Happy Birthday To You Kwame Nkrumah

Kwame NkrumahKwame Nkrumah
24.09.2019 LISTEN

Not only today, or the very 21st day of September that I celebrate the Africa's greatest, Dr. Kwame Nkrumah.

Personally, alongside devotees to the revolution I lead, we wake up Nkrumah, work Nkrumah, preach Nkrumah, and sleep Nkrumah.

Nkrumah and Nkrumahism is the corner stone of the battle we've started to wage - seeking for real *FREEDOM* for Ghana and Africa.

This does not imply that the other giants in the African emancipation struggle is not recognised by myself and my disciples. We do. But, without doubt, Nkrumah and what he stood for need not be allowed a stillbirth or a premature death, as did the hero Nkrumah himself.

Today, I believe, celebrating his 110th birthday, Dr. JB Danquah has paid a fraternal visit to Kwame Nkrumah on the Holy Mountain of Africa, where the departed saints assemble to examine the unfinished work our detractors forced them to leave stunted.

Not only he JB, who when living had been forced to make foes with the man whose legacy attests to it that he was ahead of his time, salutes Nkrumah on this day. There would definitely be Busia, and even Kotoka who with boldness, not fearing the Saint Nkrumah, and was bought by our enemies to try many times without success, to literally kill him.

Yes, they would be among the righteous who will join hands in praying for forgiveness to themselves, as they were overcome by the power that be, and divided than united for progress.

On the same Pantheon, the Holy Mountain, I still see as guests: the recent departed Mugabe, the Paradise builder Gaddafi, the peacemaker Mandela, the worshipped Emperor Haile Selassie I, and the action-oriented Sankara. Meeting in brotherhood, their mission would be: "Happy birthday to you comrade Nkrumah. It's good our souls live, though our bodies killed, we're not leaving this place till our beautiful spirits influence the determined youth of Africa to take up the mantle in fulfilling the African dream.
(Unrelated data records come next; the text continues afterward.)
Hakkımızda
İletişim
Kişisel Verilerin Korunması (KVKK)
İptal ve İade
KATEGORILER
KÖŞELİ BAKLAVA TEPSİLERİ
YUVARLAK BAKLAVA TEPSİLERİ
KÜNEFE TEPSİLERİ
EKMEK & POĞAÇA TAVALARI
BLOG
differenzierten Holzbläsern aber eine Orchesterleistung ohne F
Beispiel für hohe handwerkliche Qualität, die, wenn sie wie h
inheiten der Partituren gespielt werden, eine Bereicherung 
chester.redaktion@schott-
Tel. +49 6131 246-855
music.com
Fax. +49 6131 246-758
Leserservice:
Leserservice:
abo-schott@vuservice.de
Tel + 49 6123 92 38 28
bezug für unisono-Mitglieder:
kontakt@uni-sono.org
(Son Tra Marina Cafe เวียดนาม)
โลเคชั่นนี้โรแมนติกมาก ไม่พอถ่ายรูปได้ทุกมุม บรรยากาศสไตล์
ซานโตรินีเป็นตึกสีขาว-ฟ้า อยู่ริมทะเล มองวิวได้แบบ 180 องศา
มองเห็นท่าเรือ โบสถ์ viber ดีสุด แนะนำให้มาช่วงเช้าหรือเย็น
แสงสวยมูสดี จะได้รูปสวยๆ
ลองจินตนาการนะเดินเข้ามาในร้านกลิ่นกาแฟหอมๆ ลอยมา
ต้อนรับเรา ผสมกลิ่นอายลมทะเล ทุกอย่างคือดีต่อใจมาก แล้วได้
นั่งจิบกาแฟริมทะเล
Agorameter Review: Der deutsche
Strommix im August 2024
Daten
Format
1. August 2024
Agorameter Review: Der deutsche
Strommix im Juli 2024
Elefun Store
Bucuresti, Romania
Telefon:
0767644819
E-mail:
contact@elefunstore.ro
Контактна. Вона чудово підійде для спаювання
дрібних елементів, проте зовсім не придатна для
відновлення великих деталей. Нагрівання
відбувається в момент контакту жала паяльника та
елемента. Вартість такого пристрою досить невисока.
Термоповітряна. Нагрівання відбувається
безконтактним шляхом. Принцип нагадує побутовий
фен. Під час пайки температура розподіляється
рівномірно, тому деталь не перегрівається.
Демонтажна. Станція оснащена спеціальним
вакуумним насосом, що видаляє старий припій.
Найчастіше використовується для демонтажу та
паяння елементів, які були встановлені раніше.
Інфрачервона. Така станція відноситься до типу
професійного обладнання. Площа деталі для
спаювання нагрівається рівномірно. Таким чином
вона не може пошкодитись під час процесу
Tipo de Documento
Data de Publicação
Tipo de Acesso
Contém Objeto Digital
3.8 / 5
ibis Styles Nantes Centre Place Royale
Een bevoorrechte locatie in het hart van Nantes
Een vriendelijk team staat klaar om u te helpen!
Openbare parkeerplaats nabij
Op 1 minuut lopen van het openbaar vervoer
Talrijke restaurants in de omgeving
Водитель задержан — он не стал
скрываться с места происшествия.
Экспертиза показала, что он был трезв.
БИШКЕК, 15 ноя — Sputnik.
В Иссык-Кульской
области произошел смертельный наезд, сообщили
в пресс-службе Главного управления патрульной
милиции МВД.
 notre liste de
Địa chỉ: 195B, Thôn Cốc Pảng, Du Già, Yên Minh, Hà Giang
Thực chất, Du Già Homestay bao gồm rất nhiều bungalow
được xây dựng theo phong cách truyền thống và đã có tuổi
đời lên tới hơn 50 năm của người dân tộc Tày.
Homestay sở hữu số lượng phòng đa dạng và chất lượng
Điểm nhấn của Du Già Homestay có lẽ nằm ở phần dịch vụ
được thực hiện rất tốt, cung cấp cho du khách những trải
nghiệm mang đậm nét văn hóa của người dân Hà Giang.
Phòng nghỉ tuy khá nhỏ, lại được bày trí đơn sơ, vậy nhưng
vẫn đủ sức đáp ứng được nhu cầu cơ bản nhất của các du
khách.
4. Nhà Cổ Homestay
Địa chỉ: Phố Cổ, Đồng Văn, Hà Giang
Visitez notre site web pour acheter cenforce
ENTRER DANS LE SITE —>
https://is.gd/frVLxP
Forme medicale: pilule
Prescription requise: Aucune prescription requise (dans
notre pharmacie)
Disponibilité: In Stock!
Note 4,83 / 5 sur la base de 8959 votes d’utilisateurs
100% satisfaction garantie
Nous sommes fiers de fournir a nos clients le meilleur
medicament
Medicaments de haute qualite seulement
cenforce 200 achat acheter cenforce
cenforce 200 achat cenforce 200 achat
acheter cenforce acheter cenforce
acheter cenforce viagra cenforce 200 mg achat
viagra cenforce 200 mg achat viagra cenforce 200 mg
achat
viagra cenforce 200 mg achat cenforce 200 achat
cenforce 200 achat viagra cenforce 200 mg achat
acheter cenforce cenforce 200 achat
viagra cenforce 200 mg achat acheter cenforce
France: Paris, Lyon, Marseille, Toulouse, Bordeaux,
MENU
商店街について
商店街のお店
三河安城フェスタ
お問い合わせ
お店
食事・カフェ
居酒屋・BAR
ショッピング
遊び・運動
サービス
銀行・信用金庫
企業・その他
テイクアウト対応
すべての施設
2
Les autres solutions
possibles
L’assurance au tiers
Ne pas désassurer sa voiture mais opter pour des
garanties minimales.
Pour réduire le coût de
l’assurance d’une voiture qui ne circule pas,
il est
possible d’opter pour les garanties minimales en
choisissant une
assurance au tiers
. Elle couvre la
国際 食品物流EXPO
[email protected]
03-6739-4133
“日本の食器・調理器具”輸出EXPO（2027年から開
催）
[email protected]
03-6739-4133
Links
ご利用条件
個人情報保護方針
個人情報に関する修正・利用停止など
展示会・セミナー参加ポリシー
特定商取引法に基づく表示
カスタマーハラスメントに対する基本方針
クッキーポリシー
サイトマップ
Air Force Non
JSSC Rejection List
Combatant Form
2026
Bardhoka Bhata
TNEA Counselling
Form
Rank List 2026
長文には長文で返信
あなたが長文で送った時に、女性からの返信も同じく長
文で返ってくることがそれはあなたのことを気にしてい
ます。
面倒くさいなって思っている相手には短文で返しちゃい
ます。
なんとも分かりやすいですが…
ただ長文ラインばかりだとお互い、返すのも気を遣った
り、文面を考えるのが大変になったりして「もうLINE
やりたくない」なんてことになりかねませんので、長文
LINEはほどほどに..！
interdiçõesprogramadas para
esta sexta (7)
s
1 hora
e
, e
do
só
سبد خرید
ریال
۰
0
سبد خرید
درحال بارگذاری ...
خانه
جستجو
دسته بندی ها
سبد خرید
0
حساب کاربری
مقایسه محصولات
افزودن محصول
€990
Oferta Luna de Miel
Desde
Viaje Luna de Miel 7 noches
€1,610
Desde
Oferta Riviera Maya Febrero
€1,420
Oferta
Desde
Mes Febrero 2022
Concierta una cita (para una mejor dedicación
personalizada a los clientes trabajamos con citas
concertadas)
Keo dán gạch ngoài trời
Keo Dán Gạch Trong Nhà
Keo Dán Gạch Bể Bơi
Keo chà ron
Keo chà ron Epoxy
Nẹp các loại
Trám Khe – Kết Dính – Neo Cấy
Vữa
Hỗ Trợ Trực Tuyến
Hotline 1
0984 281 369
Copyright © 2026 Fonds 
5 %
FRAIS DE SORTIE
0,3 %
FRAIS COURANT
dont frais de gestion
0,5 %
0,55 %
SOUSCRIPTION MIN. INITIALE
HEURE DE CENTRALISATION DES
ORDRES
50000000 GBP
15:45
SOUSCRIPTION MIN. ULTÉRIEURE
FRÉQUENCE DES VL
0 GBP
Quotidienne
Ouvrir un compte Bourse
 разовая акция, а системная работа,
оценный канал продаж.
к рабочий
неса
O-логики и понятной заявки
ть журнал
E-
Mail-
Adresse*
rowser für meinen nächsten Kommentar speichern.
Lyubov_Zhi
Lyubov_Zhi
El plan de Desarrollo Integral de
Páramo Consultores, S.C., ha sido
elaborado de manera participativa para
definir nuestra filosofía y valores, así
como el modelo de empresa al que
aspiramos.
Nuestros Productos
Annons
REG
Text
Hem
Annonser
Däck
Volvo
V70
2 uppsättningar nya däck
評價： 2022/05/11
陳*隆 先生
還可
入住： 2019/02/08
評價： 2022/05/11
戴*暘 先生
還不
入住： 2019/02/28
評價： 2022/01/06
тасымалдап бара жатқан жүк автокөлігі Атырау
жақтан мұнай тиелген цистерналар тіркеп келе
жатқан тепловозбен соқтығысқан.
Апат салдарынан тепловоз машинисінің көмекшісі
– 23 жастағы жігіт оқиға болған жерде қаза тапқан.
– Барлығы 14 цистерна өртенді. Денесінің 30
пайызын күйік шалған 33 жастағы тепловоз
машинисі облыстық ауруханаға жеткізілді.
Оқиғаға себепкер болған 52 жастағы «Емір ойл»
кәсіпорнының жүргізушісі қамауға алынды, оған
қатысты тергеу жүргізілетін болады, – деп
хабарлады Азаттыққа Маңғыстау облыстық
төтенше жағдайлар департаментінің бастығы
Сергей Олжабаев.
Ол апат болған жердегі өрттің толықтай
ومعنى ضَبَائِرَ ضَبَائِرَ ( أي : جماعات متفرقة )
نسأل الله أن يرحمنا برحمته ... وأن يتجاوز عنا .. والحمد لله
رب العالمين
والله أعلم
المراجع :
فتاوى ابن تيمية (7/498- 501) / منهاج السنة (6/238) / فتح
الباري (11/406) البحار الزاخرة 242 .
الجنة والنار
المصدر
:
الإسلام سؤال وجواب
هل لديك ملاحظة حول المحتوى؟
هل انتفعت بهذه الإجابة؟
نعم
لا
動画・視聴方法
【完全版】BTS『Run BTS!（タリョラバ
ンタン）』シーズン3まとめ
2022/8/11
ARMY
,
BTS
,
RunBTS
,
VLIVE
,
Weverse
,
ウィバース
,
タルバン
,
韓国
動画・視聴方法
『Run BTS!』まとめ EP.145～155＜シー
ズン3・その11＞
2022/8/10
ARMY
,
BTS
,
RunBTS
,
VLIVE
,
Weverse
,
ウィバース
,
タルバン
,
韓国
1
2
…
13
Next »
Being present in my mind's eye and ears, I could see and hear JB Danquah telling Nkrumah: "I regret it I couldn't figure it out early the chasm of hatred those who wanted to balkanize us created between you and me, and my actions towards you sending me permanently in jail, dying there with all the wisdom the Maker blessed me with to make Ghana great again".

To that, Nkrumah's response would be: "JB, I should have known better, as a prophet, I saw it coming, but my resistant to it was overcome by the beguiling power of our detractors, the imperialists, the neocolonialists who capitalised on the ignorance of our own people to polarise our front as we fought for the common goal of building the Great Africa".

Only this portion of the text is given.